Best Way to Build a Searchable Document Index?

← Back to Stories (view on slashdot.org)

Best Way to Build a Searchable Document Index?

Posted by ScuttleMonkey on Monday October 1, 2007 @09:36AM from the build-a-better-boss-trap dept.

Blinocac writes "I am organizing the IT documentation for the agency I work for, and we would like to make a searchable document index that would render results based on meta tags placed in the documents, which include everything from Word files, HTML, Excel, Access, and PDF's." What methods or tools have others seen that work? Anything to avoid?

9 of 216 comments (clear)

Min score:

Reason:

Sort:

Check out Alfresco! by thule · 2007-10-01 10:01 · Score: 2, Interesting

I posted this before on slashdot. I discovered a while ago a cool system called Alfresco. There is a free (as is liberty) and commercial versions. It acts like a SMB (like SAMBA), ftp, and WebDAV server so you don't have to use the web interface to get files into the system. Users can map it as a network drive. The web interface allows users to set metatags, retrieve previous versions of the file, and most importantly, search the documents in the system.

Alfresco also has plugins for Microsoft Office so you can manage the repository from Word, etc. They are also working on OpenOffice integration.

Don't use SAMBA for .doc and .pdf's, use Alfresco.

I am not affiliated with Alfresco, just a happy user.
1. Re:Check out Alfresco! by G1369311007 · 2007-10-01 10:47 · Score: 1, Interesting
  
  Along the same lines of Alfresco is Plone. www.plone.org I'm currently the sole admin of a Plone site serving ~50 users on an intranet. We use it for document management etc. Just another option. The CIA's website is made in Plone so it can't be that bad right?! www.cia.gov
  
  --
  "Don't blink. Don't even blink. Blink and you're dead."
Re:Google Desktop or Applicance by Anonymous Coward · 2007-10-01 10:11 · Score: 1, Interesting

and copernic desktop search outperforms GDS by a long way...
Re:Google by TooMuchToDo · 2007-10-01 10:20 · Score: 2, Interesting

Seconded. I've done implementations (hosted an in-house) of both Google Minis as well as the full blown Enterprise appliances. They are amazing creatures. I would recommend the Mini to almost anyone, while the Enterprise costs a pretty penny.
Re:use a Wiki instead by LadyLucky · 2007-10-01 12:12 · Score: 2, Interesting

We've been using Confluence, from Atlassian for our wiki, and it's pretty fully featured for a wiki.

--
dominionrd.blogspot.com - Restaurants on
Re:Google Desktop or Applicance by anthonys_junk · 2007-10-01 15:25 · Score: 2, Interesting

Meta-data is one of those things that seems like a really good idea, but like all plans, doesn't tend to survive contact with the enemy, which in this case is the user.
Like software development, the quality of the outcome is implementation dependent.

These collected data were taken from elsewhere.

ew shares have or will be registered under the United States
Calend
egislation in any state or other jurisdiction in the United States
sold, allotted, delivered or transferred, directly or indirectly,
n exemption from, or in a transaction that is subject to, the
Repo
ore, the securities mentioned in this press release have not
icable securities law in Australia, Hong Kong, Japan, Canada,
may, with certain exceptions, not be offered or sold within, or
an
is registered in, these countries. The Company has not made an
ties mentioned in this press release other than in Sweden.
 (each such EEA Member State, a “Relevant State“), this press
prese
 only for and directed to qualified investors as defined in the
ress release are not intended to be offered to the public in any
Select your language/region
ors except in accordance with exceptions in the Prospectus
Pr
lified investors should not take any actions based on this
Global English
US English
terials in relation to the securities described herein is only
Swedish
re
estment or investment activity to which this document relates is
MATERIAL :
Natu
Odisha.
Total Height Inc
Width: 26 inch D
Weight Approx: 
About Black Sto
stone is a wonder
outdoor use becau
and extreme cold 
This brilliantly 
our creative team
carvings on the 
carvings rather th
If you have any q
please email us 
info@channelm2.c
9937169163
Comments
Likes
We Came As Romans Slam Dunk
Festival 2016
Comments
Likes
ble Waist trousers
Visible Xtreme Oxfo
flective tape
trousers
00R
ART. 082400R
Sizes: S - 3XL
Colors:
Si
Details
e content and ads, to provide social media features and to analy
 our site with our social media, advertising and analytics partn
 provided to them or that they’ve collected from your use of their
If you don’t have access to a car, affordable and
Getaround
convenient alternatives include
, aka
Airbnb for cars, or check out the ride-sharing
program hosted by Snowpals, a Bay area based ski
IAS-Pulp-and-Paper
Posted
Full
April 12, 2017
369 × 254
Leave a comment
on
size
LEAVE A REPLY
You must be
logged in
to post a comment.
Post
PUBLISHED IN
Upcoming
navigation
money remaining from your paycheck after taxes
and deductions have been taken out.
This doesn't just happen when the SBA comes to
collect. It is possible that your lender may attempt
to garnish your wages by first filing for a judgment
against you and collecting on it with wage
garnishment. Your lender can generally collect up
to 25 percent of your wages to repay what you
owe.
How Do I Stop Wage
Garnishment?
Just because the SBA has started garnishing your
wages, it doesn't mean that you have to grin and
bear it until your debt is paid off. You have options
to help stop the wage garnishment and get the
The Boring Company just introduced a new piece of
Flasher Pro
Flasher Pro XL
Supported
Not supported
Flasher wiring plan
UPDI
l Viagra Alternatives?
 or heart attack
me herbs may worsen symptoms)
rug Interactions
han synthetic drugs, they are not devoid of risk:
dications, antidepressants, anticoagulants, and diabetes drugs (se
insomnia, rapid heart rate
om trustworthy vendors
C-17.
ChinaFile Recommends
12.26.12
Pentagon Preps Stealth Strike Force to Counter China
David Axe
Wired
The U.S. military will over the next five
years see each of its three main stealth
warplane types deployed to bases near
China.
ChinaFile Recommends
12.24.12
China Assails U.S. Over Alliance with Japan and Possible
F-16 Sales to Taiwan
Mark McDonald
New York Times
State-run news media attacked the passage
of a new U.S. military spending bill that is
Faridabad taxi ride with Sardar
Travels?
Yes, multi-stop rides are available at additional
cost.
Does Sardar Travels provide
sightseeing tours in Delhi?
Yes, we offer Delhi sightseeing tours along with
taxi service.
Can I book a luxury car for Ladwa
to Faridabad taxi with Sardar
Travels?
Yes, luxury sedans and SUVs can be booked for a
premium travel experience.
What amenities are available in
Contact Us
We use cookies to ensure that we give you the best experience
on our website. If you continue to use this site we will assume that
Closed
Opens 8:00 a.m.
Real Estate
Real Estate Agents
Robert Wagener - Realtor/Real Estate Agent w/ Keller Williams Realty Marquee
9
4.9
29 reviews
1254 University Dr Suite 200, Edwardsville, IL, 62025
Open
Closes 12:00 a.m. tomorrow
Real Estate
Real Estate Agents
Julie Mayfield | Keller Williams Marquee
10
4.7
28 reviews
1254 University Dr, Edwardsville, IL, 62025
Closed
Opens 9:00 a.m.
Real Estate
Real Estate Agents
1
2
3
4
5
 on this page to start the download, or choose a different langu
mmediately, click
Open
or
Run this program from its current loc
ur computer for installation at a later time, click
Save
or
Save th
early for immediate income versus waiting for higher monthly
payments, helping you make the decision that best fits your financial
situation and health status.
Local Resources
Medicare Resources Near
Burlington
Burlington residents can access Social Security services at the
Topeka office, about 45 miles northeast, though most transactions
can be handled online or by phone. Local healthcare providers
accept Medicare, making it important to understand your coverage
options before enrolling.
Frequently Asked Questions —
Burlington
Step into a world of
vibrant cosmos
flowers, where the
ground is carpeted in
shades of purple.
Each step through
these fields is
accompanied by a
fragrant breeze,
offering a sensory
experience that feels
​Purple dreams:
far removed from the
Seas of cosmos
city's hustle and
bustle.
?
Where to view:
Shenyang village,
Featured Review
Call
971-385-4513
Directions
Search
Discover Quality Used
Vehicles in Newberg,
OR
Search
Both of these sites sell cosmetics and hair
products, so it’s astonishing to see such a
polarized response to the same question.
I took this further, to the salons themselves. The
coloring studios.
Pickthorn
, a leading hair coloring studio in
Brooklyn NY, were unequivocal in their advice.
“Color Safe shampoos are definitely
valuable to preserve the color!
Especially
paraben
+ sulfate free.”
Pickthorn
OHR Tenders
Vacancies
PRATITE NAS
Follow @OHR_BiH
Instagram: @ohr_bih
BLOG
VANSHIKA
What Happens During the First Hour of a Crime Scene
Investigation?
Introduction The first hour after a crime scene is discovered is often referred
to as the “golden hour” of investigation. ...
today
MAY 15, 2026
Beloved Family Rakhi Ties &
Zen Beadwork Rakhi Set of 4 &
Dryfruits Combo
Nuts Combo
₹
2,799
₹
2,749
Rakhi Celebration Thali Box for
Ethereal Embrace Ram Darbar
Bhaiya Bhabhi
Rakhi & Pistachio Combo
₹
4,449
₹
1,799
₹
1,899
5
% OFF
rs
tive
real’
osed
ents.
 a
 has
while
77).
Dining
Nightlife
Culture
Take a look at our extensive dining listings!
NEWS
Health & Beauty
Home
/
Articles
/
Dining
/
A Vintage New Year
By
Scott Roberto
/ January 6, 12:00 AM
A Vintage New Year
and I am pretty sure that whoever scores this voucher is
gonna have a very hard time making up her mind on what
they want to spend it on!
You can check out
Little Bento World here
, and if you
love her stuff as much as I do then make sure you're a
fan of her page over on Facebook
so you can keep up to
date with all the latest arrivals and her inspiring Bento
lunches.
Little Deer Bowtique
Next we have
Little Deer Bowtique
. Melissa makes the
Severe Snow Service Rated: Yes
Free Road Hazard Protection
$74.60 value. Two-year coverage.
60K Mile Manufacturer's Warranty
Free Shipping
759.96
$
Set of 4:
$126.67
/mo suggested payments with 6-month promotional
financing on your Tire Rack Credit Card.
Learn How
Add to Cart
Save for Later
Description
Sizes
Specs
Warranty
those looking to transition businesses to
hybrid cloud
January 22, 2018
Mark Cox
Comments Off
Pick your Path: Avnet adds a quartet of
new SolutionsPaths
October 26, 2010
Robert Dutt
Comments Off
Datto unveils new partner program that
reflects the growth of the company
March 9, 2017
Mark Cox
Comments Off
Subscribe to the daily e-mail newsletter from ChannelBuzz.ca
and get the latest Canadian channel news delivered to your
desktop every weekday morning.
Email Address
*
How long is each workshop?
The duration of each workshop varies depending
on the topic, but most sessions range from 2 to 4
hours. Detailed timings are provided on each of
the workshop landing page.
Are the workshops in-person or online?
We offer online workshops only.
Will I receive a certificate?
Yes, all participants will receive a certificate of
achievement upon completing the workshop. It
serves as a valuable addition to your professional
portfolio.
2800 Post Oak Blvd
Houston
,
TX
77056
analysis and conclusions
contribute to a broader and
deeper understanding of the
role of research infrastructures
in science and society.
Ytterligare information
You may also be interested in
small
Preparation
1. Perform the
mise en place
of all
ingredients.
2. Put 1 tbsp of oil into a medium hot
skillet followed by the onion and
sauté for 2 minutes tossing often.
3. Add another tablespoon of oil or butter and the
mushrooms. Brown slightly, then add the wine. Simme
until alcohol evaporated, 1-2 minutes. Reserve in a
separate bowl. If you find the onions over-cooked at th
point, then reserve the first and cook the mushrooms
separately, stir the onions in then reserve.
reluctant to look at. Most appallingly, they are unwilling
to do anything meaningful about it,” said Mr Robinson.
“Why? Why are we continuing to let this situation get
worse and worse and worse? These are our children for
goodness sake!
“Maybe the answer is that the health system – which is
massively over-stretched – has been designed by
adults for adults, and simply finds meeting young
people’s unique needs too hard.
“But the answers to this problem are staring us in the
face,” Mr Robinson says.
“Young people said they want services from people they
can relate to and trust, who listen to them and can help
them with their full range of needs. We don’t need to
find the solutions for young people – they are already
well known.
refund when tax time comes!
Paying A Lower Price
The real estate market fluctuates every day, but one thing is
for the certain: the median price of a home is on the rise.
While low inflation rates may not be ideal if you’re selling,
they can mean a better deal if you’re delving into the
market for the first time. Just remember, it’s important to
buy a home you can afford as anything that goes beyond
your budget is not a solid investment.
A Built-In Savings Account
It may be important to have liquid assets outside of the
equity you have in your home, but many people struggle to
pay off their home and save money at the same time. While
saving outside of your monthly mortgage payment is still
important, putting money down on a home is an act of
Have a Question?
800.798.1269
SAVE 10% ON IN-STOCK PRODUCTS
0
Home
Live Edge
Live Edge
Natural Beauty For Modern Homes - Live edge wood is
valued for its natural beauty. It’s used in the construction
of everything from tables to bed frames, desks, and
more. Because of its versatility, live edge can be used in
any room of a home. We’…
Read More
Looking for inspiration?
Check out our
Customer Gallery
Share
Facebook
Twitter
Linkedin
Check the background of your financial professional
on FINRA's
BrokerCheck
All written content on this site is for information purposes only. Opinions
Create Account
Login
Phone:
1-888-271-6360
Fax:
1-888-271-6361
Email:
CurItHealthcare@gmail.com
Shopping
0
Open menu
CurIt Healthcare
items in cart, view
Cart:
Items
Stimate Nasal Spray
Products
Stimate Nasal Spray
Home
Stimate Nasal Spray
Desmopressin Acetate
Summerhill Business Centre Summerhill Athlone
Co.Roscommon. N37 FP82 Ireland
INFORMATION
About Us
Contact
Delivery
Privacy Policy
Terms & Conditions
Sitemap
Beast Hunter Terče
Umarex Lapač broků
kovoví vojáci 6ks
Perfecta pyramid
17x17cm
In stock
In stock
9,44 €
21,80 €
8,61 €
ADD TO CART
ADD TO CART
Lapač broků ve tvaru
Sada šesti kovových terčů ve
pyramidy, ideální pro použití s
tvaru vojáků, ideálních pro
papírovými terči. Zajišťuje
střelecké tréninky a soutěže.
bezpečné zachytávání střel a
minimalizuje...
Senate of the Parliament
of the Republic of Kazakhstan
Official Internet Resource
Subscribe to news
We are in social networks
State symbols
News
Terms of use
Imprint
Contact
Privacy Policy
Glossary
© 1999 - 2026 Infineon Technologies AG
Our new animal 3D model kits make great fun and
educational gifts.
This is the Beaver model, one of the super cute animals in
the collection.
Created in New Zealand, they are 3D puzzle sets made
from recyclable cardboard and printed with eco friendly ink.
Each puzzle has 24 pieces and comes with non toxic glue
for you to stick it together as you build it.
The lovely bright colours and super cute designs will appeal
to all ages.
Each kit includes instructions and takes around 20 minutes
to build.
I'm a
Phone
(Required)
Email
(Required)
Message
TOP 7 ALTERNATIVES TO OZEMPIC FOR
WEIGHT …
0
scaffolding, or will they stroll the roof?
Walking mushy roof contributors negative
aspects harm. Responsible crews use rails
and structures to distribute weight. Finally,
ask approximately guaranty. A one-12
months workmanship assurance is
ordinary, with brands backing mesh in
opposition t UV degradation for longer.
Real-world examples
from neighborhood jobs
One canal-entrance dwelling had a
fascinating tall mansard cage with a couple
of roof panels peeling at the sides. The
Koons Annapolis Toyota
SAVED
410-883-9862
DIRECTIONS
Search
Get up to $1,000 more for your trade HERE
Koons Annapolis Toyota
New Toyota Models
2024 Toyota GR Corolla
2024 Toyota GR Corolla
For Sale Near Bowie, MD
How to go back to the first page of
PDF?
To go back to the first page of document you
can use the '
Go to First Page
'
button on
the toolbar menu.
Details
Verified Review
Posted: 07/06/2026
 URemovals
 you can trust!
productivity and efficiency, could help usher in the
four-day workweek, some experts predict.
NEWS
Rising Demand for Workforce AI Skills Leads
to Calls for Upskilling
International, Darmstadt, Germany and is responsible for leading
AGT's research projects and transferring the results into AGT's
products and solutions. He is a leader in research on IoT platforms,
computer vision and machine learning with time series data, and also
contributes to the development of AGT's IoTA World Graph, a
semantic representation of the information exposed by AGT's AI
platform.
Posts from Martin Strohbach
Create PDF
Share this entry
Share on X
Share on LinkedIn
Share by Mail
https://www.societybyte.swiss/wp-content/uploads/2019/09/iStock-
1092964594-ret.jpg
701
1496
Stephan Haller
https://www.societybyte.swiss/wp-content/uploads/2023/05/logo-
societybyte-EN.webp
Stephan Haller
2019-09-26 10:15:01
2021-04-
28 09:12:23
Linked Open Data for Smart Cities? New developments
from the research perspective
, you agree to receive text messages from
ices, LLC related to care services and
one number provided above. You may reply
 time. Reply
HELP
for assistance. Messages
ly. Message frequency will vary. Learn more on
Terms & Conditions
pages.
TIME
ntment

We run six thesauri, plus a number of different controlled lists for our users to input metadata. We don't publish any documents that don't have meta attached, and we perform random quality audits. Our users have been trained in fundamentals of classification and also in the payoff for getting it right.

We use metadata to structure our navigation for some sites, we depend on it for search for our internal documents. Our metadata implementation works incredibly well for us; clearly and consistently outperforming plain text indexing.

--
Barbara Felden claims prior art on the flip phone, sues Motorola, Nokia.
Re:Gee I don't know.. by ditto999999999999999 · 2007-10-01 15:33 · Score: 3, Interesting

It's true. I finish a double major in University, worked in a relevent field the whole time, have excellent references, and now I can't find work... Hire me and I will do this for you.
Re:Lucene by bwt · 2007-10-01 17:03 · Score: 2, Interesting

Dealing with large data sets isn't really technologically challenging. You can grow to an arbitrarily large data set size simply by partitioning: it works for google. It may be expensive to stand up a bunch of servers, but I don't think it's really that hard.

What is more complicated is to deal with large numbers of concurrent requests. Then you need clustering. There are big sites that do both partitioning and clustering simultaneously with Lucene. I seem to recall reading that Technorati uses Lucene on a cluster of 40 servers. With 8TB of data you are going to have a big one time computational problem to build the index. Lucene can recombine indexes, so you could distribute index creation to a lot of servers.
How about Oracle text by iq1 · 2007-10-01 22:34 · Score: 2, Interesting

i know this will give me flames, but:
you might try Oracle Text (also part of Oracle XE).

Supports 140 document formats, has a lot of options and works via SQL.
Can build indexes for documents stored in DB or in the file system.
You can even join the serach terms from the document with the database records where metadata might be stored by your application.
I found that very helpful in similar projects. And it's free.